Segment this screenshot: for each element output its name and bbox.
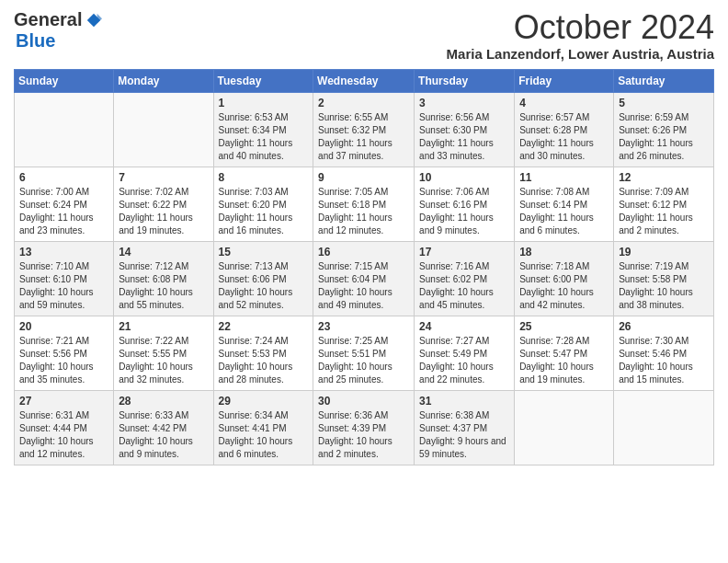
day-info-11: Sunrise: 7:08 AMSunset: 6:14 PMDaylight:… xyxy=(519,186,609,237)
calendar-header-row: Sunday Monday Tuesday Wednesday Thursday… xyxy=(15,69,714,92)
calendar-cell-1-5: 11Sunrise: 7:08 AMSunset: 6:14 PMDayligh… xyxy=(515,167,614,241)
calendar-cell-2-3: 16Sunrise: 7:15 AMSunset: 6:04 PMDayligh… xyxy=(313,241,415,316)
calendar-cell-1-2: 8Sunrise: 7:03 AMSunset: 6:20 PMDaylight… xyxy=(213,167,313,241)
calendar-cell-2-6: 19Sunrise: 7:19 AMSunset: 5:58 PMDayligh… xyxy=(614,241,714,316)
header-wednesday: Wednesday xyxy=(313,69,415,92)
day-number-25: 25 xyxy=(519,320,609,333)
calendar-cell-3-3: 23Sunrise: 7:25 AMSunset: 5:51 PMDayligh… xyxy=(313,316,415,390)
calendar-cell-0-4: 3Sunrise: 6:56 AMSunset: 6:30 PMDaylight… xyxy=(415,92,515,167)
day-number-29: 29 xyxy=(219,395,309,408)
day-number-7: 7 xyxy=(119,171,208,184)
day-number-2: 2 xyxy=(318,97,409,109)
calendar-cell-4-4: 31Sunrise: 6:38 AMSunset: 4:37 PMDayligh… xyxy=(415,390,515,465)
day-info-4: Sunrise: 6:57 AMSunset: 6:28 PMDaylight:… xyxy=(519,111,609,163)
calendar-cell-3-5: 25Sunrise: 7:28 AMSunset: 5:47 PMDayligh… xyxy=(515,316,614,390)
day-number-3: 3 xyxy=(419,97,509,109)
day-number-30: 30 xyxy=(318,395,409,408)
day-info-13: Sunrise: 7:10 AMSunset: 6:10 PMDaylight:… xyxy=(19,260,108,312)
day-number-26: 26 xyxy=(619,320,709,333)
calendar-cell-0-2: 1Sunrise: 6:53 AMSunset: 6:34 PMDaylight… xyxy=(213,92,313,167)
day-info-21: Sunrise: 7:22 AMSunset: 5:55 PMDaylight:… xyxy=(119,335,208,386)
day-info-7: Sunrise: 7:02 AMSunset: 6:22 PMDaylight:… xyxy=(119,186,208,237)
day-info-18: Sunrise: 7:18 AMSunset: 6:00 PMDaylight:… xyxy=(519,260,609,312)
day-info-15: Sunrise: 7:13 AMSunset: 6:06 PMDaylight:… xyxy=(219,260,309,312)
calendar-cell-3-1: 21Sunrise: 7:22 AMSunset: 5:55 PMDayligh… xyxy=(114,316,213,390)
day-number-4: 4 xyxy=(519,97,609,109)
calendar-cell-2-4: 17Sunrise: 7:16 AMSunset: 6:02 PMDayligh… xyxy=(415,241,515,316)
day-number-1: 1 xyxy=(219,97,309,109)
calendar-cell-1-0: 6Sunrise: 7:00 AMSunset: 6:24 PMDaylight… xyxy=(15,167,114,241)
calendar-cell-3-2: 22Sunrise: 7:24 AMSunset: 5:53 PMDayligh… xyxy=(213,316,313,390)
day-info-1: Sunrise: 6:53 AMSunset: 6:34 PMDaylight:… xyxy=(219,111,309,163)
day-info-20: Sunrise: 7:21 AMSunset: 5:56 PMDaylight:… xyxy=(19,335,108,386)
calendar-cell-0-1 xyxy=(114,92,213,167)
calendar-table: Sunday Monday Tuesday Wednesday Thursday… xyxy=(14,69,714,465)
day-info-17: Sunrise: 7:16 AMSunset: 6:02 PMDaylight:… xyxy=(419,260,509,312)
day-number-13: 13 xyxy=(19,246,108,259)
day-info-24: Sunrise: 7:27 AMSunset: 5:49 PMDaylight:… xyxy=(419,335,509,386)
calendar-cell-2-5: 18Sunrise: 7:18 AMSunset: 6:00 PMDayligh… xyxy=(515,241,614,316)
week-row-4: 27Sunrise: 6:31 AMSunset: 4:44 PMDayligh… xyxy=(15,390,714,465)
day-info-28: Sunrise: 6:33 AMSunset: 4:42 PMDaylight:… xyxy=(119,409,208,461)
calendar-cell-4-0: 27Sunrise: 6:31 AMSunset: 4:44 PMDayligh… xyxy=(15,390,114,465)
day-number-11: 11 xyxy=(519,171,609,184)
day-info-12: Sunrise: 7:09 AMSunset: 6:12 PMDaylight:… xyxy=(619,186,709,237)
day-info-27: Sunrise: 6:31 AMSunset: 4:44 PMDaylight:… xyxy=(19,409,108,461)
calendar-cell-1-6: 12Sunrise: 7:09 AMSunset: 6:12 PMDayligh… xyxy=(614,167,714,241)
header-tuesday: Tuesday xyxy=(213,69,313,92)
day-number-8: 8 xyxy=(219,171,309,184)
day-number-16: 16 xyxy=(318,246,409,259)
day-info-26: Sunrise: 7:30 AMSunset: 5:46 PMDaylight:… xyxy=(619,335,709,386)
day-info-31: Sunrise: 6:38 AMSunset: 4:37 PMDaylight:… xyxy=(419,409,509,461)
day-number-19: 19 xyxy=(619,246,709,259)
day-number-12: 12 xyxy=(619,171,709,184)
logo-general-text: General xyxy=(14,9,82,30)
calendar-cell-3-4: 24Sunrise: 7:27 AMSunset: 5:49 PMDayligh… xyxy=(415,316,515,390)
header-monday: Monday xyxy=(114,69,213,92)
day-number-31: 31 xyxy=(419,395,509,408)
day-number-23: 23 xyxy=(318,320,409,333)
day-info-8: Sunrise: 7:03 AMSunset: 6:20 PMDaylight:… xyxy=(219,186,309,237)
day-info-29: Sunrise: 6:34 AMSunset: 4:41 PMDaylight:… xyxy=(219,409,309,461)
day-info-19: Sunrise: 7:19 AMSunset: 5:58 PMDaylight:… xyxy=(619,260,709,312)
day-info-23: Sunrise: 7:25 AMSunset: 5:51 PMDaylight:… xyxy=(318,335,409,386)
calendar-cell-1-4: 10Sunrise: 7:06 AMSunset: 6:16 PMDayligh… xyxy=(415,167,515,241)
logo: General Blue xyxy=(14,9,102,52)
location-title: Maria Lanzendorf, Lower Austria, Austria xyxy=(447,46,714,62)
day-number-6: 6 xyxy=(19,171,108,184)
day-info-9: Sunrise: 7:05 AMSunset: 6:18 PMDaylight:… xyxy=(318,186,409,237)
month-title: October 2024 xyxy=(447,9,714,46)
day-info-16: Sunrise: 7:15 AMSunset: 6:04 PMDaylight:… xyxy=(318,260,409,312)
day-info-3: Sunrise: 6:56 AMSunset: 6:30 PMDaylight:… xyxy=(419,111,509,163)
week-row-0: 1Sunrise: 6:53 AMSunset: 6:34 PMDaylight… xyxy=(15,92,714,167)
header-thursday: Thursday xyxy=(415,69,515,92)
day-number-27: 27 xyxy=(19,395,108,408)
day-info-22: Sunrise: 7:24 AMSunset: 5:53 PMDaylight:… xyxy=(219,335,309,386)
calendar-cell-4-2: 29Sunrise: 6:34 AMSunset: 4:41 PMDayligh… xyxy=(213,390,313,465)
header-saturday: Saturday xyxy=(614,69,714,92)
day-info-30: Sunrise: 6:36 AMSunset: 4:39 PMDaylight:… xyxy=(318,409,409,461)
header-friday: Friday xyxy=(515,69,614,92)
day-info-2: Sunrise: 6:55 AMSunset: 6:32 PMDaylight:… xyxy=(318,111,409,163)
day-info-14: Sunrise: 7:12 AMSunset: 6:08 PMDaylight:… xyxy=(119,260,208,312)
calendar-cell-2-0: 13Sunrise: 7:10 AMSunset: 6:10 PMDayligh… xyxy=(15,241,114,316)
day-number-18: 18 xyxy=(519,246,609,259)
day-number-21: 21 xyxy=(119,320,208,333)
calendar-cell-1-3: 9Sunrise: 7:05 AMSunset: 6:18 PMDaylight… xyxy=(313,167,415,241)
calendar-cell-0-0 xyxy=(15,92,114,167)
calendar-cell-0-6: 5Sunrise: 6:59 AMSunset: 6:26 PMDaylight… xyxy=(614,92,714,167)
calendar-cell-4-6 xyxy=(614,390,714,465)
day-number-17: 17 xyxy=(419,246,509,259)
header-sunday: Sunday xyxy=(15,69,114,92)
calendar-cell-4-5 xyxy=(515,390,614,465)
calendar-cell-0-3: 2Sunrise: 6:55 AMSunset: 6:32 PMDaylight… xyxy=(313,92,415,167)
day-number-28: 28 xyxy=(119,395,208,408)
day-info-25: Sunrise: 7:28 AMSunset: 5:47 PMDaylight:… xyxy=(519,335,609,386)
title-block: October 2024 Maria Lanzendorf, Lower Aus… xyxy=(447,9,714,62)
page: General Blue October 2024 Maria Lanzendo… xyxy=(0,0,728,475)
day-number-10: 10 xyxy=(419,171,509,184)
day-number-5: 5 xyxy=(619,97,709,109)
calendar-cell-4-3: 30Sunrise: 6:36 AMSunset: 4:39 PMDayligh… xyxy=(313,390,415,465)
calendar-cell-2-1: 14Sunrise: 7:12 AMSunset: 6:08 PMDayligh… xyxy=(114,241,213,316)
calendar-cell-3-6: 26Sunrise: 7:30 AMSunset: 5:46 PMDayligh… xyxy=(614,316,714,390)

- - -

▶ **ASSIGNED TASK**: Please work out the number of lines in the listing that hold "header". Nothing besides the number is wanted.

▶ **SOLUTION TO THE EXERCISE**: 8